Can I take table bookings without any booking platform at all?+

Yes. Many gastropubs run a simple 'Book a table' form on their own website that emails the request straight to the floor manager or kitchen — free per cover. You confirm by text or a quick call. If you want a live diary that prevents double-bookings, choose a table-management tool that charges a flat monthly fee rather than a fee per head, and embed it on your own site.

How do I stop no-shows if I take bookings direct?+

Take a small card deposit or hold on peak nights and large tables, redeemed against the bill — the same approach the big platforms use, but without the per-cover fee. For midweek and small bookings, a confirmation text the day before usually does the job for free. Because you hold the diner's phone number, sending that reminder costs you nothing.

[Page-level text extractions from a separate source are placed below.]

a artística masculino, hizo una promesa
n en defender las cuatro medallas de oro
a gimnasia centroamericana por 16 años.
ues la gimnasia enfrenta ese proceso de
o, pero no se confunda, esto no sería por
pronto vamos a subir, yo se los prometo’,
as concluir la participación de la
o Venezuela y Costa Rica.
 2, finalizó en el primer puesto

Should I stop using OpenTable or DesignMyNight completely?+

Not necessarily, and not overnight. Marketplaces are good at putting you in front of brand-new diners browsing the app. The smart move is to add a direct booking button so your regulars and Google-search bookers reserve for free, then review your per-cover spend after a couple of months. Many pubs keep a lighter marketplace presence for discovery while taking the bulk of covers direct.

How quickly can I get a website with a booking button?+

A fixed-price £500 Brightray site typically goes live in about 7 days, with a 'Book a table' button and WhatsApp for Business click-to-chat built in as standard. Given a busy food-led pub can lose around £4,800 a year in per-cover marketplace fees, a one-off site usually pays for itself within a few months of bookings moved direct.